Background: Myocellular creatine (Cr) uptake is predominantly governed by the creatine transporter (CreaT) and plays a pivotal role in skeletal muscle energy metabolism. The CreaT belongs to a neurotransmitter transporter family that is functionally regulated by protein tyrosine kinase induced tyrosine phosphorylation. Recently, complement regulatory protein CD59 has been found not only to protect host tissue from C5b-9 complex attack that occurs in sepsis but also to initiate the activation of Src family kinase and tyrosine phosphorylation of its downstream proteins. The purpose of this study was to determine the association between myocellular free Cr, c-Src related tyrosine phosphorylation of the CreaT, and CD59 during sepsis.
Methods: Male Sprague-Dawley rats (250 to 300 g) were randomized to undergo cecal ligation and puncture (CLP) or sham operation. Fast-twitch gastrocnemius muscles were harvested 24 hours after operation. Myocellular free Cr levels were measured by high-performance liquid chromatography. Combination of protein immunoprecipitation with Western blotting was used to assess tyrosine phosphorylation status of the CreaT and the association between CD59, c-Src, and CreaT.

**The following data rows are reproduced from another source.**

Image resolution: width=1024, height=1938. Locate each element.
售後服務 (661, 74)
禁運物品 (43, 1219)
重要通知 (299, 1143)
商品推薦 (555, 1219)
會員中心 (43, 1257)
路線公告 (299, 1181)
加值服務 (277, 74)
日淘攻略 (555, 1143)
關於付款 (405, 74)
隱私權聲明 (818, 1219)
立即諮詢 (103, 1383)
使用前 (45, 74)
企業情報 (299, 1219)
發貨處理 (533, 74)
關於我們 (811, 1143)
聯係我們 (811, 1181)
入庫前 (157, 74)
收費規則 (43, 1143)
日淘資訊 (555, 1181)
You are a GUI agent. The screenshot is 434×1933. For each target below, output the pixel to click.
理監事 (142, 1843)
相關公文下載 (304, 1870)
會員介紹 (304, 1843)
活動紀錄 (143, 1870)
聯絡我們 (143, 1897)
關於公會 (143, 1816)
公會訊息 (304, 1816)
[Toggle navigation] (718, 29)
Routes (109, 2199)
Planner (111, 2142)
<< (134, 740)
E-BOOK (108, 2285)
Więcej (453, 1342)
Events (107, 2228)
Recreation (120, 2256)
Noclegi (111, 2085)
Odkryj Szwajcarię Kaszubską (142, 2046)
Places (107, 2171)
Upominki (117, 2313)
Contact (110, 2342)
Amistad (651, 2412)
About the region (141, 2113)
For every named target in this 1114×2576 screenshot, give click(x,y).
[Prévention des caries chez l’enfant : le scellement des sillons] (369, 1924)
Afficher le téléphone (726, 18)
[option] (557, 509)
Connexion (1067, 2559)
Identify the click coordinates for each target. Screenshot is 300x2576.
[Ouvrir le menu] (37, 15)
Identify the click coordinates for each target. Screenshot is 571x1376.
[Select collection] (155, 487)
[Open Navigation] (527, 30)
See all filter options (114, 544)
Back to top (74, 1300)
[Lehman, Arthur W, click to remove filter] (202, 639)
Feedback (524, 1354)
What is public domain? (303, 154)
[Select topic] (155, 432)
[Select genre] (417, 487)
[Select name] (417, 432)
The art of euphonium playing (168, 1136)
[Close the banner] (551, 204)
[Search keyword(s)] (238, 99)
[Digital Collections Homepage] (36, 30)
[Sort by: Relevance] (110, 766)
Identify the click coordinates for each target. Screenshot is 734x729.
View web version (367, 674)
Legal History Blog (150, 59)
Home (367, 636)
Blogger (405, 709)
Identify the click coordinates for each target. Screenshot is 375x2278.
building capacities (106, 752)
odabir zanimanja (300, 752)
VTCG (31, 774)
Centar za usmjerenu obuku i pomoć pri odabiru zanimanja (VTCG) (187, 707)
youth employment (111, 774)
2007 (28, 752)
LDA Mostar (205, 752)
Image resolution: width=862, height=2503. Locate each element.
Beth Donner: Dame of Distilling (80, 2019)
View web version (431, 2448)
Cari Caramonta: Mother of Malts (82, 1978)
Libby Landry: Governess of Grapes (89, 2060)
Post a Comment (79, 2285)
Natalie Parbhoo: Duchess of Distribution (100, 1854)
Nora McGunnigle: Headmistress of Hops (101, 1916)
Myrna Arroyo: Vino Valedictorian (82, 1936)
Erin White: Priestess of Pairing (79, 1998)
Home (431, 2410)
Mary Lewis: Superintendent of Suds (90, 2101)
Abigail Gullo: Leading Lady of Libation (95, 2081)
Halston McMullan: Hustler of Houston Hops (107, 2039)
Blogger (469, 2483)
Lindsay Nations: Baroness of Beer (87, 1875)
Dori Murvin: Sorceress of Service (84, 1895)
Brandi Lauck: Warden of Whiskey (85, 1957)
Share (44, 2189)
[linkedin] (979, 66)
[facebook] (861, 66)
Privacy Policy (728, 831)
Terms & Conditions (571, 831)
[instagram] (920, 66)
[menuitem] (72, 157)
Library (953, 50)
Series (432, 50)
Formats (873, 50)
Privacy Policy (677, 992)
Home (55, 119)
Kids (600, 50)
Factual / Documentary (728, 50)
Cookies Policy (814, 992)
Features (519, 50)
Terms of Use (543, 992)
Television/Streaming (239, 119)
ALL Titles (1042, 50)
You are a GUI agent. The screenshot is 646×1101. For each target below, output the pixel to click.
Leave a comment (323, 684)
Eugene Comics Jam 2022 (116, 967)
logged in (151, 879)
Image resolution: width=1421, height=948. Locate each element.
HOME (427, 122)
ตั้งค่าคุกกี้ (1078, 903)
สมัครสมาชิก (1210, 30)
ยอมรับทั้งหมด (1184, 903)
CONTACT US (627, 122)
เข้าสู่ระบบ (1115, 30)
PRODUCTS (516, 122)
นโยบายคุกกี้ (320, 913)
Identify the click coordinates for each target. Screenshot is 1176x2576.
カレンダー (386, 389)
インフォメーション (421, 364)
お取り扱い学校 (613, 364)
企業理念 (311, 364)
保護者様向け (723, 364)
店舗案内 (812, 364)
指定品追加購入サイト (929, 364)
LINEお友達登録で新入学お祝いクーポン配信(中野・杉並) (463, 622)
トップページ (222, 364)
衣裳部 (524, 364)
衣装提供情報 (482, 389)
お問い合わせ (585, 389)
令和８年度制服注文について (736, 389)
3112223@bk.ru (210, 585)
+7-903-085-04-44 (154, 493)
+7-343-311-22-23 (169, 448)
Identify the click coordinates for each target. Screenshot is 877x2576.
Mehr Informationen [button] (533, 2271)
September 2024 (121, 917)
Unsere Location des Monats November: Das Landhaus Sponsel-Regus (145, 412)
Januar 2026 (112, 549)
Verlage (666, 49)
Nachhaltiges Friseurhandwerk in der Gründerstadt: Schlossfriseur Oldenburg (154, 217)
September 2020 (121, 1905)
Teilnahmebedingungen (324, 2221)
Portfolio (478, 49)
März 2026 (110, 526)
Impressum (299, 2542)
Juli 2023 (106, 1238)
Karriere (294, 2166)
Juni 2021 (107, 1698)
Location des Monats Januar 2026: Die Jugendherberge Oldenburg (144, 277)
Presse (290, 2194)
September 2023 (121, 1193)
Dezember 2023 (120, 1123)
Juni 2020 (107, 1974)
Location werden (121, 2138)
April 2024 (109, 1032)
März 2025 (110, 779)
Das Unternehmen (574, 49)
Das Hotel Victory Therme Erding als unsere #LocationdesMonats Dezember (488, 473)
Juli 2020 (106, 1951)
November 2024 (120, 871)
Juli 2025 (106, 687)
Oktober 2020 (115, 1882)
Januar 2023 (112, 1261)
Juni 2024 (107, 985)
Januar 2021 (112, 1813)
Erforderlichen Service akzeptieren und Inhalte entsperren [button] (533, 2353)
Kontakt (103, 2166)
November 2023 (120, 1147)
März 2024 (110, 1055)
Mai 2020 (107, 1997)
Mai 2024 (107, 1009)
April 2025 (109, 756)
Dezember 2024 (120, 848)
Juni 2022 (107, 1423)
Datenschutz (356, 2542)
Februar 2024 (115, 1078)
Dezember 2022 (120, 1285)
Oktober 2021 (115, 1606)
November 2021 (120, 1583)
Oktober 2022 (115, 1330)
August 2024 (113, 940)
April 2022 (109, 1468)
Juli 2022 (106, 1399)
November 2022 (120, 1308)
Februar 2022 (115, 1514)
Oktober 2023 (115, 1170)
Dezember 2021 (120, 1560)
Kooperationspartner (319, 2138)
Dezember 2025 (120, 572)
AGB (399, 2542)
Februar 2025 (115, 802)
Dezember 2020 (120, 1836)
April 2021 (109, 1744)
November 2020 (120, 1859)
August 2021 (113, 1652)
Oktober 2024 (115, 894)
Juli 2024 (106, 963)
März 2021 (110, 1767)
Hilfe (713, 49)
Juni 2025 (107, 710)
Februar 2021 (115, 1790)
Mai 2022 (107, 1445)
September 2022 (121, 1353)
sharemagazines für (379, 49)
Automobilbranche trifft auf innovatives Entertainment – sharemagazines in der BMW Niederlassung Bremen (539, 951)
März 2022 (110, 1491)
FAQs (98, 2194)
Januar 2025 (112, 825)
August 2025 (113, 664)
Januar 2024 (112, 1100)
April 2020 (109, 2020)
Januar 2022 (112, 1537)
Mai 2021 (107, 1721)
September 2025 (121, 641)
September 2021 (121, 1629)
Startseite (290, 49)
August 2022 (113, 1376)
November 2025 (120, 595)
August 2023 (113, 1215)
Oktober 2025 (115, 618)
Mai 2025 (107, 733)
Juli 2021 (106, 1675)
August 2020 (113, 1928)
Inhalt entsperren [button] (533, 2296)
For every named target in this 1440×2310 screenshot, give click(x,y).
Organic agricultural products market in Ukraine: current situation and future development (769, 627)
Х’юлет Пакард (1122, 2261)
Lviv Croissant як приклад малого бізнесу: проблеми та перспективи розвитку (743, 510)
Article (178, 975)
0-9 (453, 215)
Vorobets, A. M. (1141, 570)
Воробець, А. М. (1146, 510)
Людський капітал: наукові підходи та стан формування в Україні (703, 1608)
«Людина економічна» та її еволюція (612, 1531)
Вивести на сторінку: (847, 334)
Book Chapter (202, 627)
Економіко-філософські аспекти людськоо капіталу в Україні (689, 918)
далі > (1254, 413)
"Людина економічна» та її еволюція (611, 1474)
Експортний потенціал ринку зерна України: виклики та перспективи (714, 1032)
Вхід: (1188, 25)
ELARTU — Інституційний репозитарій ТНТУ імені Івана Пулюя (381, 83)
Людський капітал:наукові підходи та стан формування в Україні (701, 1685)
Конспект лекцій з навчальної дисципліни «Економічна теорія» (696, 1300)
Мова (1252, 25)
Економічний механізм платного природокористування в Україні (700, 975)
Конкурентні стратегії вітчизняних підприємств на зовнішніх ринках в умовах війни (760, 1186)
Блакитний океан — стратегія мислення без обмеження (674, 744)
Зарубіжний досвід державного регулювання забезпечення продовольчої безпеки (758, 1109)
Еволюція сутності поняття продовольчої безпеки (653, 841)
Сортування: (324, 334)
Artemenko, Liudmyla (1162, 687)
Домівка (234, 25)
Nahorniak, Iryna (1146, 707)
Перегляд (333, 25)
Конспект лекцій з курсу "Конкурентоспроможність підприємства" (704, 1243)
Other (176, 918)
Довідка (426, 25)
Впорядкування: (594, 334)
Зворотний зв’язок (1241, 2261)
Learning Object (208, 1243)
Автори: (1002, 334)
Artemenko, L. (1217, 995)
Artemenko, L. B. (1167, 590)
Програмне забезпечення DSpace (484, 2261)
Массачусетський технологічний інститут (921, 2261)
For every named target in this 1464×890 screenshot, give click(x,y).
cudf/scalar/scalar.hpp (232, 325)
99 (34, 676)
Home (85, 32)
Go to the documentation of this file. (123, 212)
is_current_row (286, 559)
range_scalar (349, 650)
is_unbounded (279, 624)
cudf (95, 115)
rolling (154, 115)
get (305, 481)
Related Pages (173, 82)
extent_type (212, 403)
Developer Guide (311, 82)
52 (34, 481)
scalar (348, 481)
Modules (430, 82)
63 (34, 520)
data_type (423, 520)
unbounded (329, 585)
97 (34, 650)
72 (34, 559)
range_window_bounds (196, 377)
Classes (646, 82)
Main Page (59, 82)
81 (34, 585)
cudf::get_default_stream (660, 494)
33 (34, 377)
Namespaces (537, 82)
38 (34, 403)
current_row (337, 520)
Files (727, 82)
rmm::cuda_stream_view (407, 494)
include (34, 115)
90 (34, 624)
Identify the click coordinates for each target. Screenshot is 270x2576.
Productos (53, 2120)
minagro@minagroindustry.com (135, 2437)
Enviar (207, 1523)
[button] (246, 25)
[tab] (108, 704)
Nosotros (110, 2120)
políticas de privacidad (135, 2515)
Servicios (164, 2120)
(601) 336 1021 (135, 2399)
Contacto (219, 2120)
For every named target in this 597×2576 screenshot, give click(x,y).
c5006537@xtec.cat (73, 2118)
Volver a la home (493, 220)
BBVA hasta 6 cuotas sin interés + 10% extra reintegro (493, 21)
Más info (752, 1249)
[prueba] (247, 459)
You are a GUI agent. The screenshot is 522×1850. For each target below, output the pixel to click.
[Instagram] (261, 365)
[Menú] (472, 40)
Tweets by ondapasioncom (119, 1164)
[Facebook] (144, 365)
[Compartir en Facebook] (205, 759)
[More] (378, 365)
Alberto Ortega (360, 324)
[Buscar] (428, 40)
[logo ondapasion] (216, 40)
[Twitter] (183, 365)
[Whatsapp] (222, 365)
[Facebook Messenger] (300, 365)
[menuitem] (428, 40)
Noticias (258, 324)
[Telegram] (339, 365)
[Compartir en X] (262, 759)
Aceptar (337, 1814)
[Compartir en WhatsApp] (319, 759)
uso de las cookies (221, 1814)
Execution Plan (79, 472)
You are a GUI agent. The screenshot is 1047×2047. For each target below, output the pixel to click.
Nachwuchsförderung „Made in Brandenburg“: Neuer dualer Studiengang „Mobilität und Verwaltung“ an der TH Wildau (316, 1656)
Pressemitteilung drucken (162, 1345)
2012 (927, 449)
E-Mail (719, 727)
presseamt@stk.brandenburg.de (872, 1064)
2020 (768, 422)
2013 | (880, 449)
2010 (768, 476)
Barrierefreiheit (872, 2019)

Results: Myocellular free Cr levels were 70% greater after CLP. Tyrosine phosphorylation of the CreaT was significantly increased after CLP as compared to sham operation. Tyrosine phosphorylated c-Src (Tyr-416) in the CreaT-c-Src immune complex was 24% higher after CLP. Sepsis also increased protein expression of tyrosine phosphorylated c-Src (Tyr-416) or CreaT in the CD59-c-Src or CD59-CreaT complex by 20% or 30%, respectively.
Conclusions: During sepsis, an increase in myocellular free Cr levels is associated with enhanced tyrosine phosphorylation of the CreaT, which is likely induced by active c-Src. CD59 is physically associated with both c-Src and CreaT, which suggests that CD59 may participate in the regulation of myocellular Cr metabolism via the CreaT during sepsis.